Our primary use case was for perimeter protection.
Innovative, advanced threat protection is the most valuable feature.
I don't see any specific room for improvement.
The user interface is probably not as slick as it could be.
I have been using Palo Alto for three years.
We're on-premises primarily at the moment, but also a cloud product.
The stability is generally pretty good. I haven't heard any complaints from our customers around Palo Alto's stability. It's one of the reasons why they're the leaders in this space.
We've got our own team for maintenance. My company is a large multinational with 20,000 employees.
I have contacted their support once. It's very good support. They help me to fix our problem quickly.
The initial setup was complex. It's not very intuitive. You need to know what you're doing for the initial setup, you need to be a Palo Alto expert.

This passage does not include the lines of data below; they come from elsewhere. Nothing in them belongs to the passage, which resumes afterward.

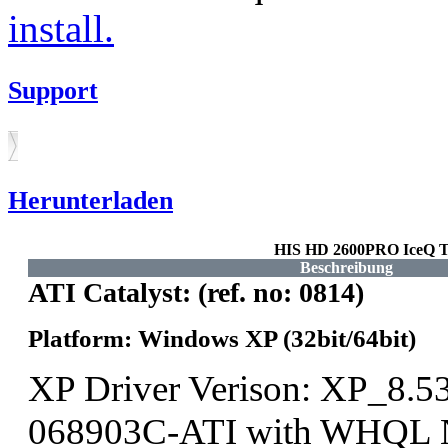
install.
Support
Herunterladen
HIS HD 2600PRO IceQ T
Beschreibung
ATI Catalyst: (ref. no: 0814)
Platform: Windows XP (32bit/64bit)
XP Driver Verison: XP_8.5
068903C-ATI with WHQL N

If you compare it to their competitor Fortinet, Fortinet's FortiGate product is a lot easier to install, if you're not an expert.

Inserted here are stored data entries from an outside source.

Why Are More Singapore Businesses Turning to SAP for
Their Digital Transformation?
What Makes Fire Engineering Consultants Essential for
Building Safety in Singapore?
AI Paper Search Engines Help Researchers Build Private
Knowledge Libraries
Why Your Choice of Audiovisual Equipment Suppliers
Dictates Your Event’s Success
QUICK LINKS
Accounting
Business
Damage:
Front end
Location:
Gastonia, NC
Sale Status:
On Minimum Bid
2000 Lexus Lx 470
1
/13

The time it takes to deploy depends on how complex the deployment needs to be for the client. If it's a basic deployment, is going to take around two days.
My advice would be to make sure the firewall is configured properly.
I would rate it an eight out of ten. Not a ten because you have to be really excellent before you get a ten out of me.
In the next release, I would like to have the ability to auto-generate rule and policy, based on known traffic, based on the baseline. That is a feature that I think Palo Alto should be able to have in some form or fashion to auto-generate and propose a policy and rules set, after putting the file into a learning mode for some period.